── Data records

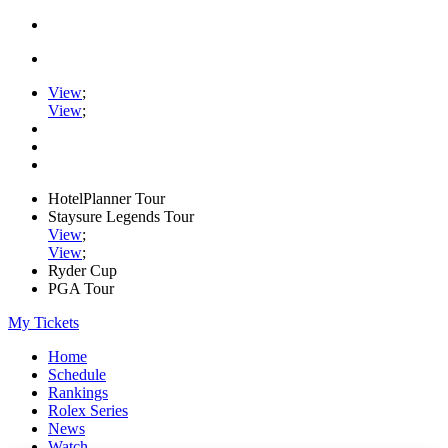
View
;
View
;
HotelPlanner Tour
Staysure Legends Tour
View
;
View
;
Ryder Cup
PGA Tour
My Tickets
Home
Schedule
Rankings
Rolex Series
News
Watch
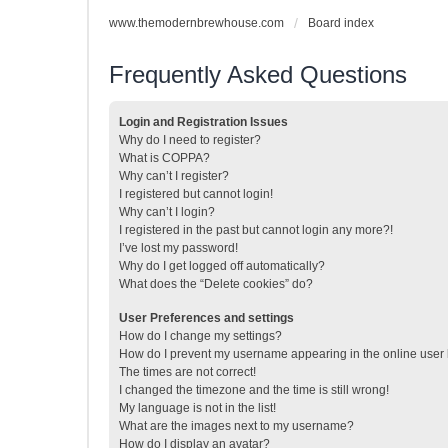
www.themodernbrewhouse.com
Board index
Frequently Asked Questions
Login and Registration Issues
Why do I need to register?
What is COPPA?
Why can’t I register?
I registered but cannot login!
Why can’t I login?
I registered in the past but cannot login any more?!
I’ve lost my password!
Why do I get logged off automatically?
What does the “Delete cookies” do?
User Preferences and settings
How do I change my settings?
How do I prevent my username appearing in the online user l
The times are not correct!
I changed the timezone and the time is still wrong!
My language is not in the list!
What are the images next to my username?
How do I display an avatar?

────

(How to complete this task):
Word for word, set down every record, keeping the images out.

(Answer for this exercise):
View
;
View
;
HotelPlanner Tour
Staysure Legends Tour
View
;
View
;
Ryder Cup
PGA Tour
My Tickets
Home
Schedule
Rankings
Rolex Series
News
Watch
www.themodernbrewhouse.com
Board index
Frequently Asked Questions
Login and Registration Issues
Why do I need to register?
What is COPPA?
Why can’t I register?
I registered but cannot login!
Why can’t I login?
I registered in the past but cannot login any more?!
I’ve lost my password!
Why do I get logged off automatically?
What does the “Delete cookies” do?
User Preferences and settings
How do I change my settings?
How do I prevent my username appearing in the online user l
The times are not correct!
I changed the timezone and the time is still wrong!
My language is not in the list!
What are the images next to my username?
How do I display an avatar?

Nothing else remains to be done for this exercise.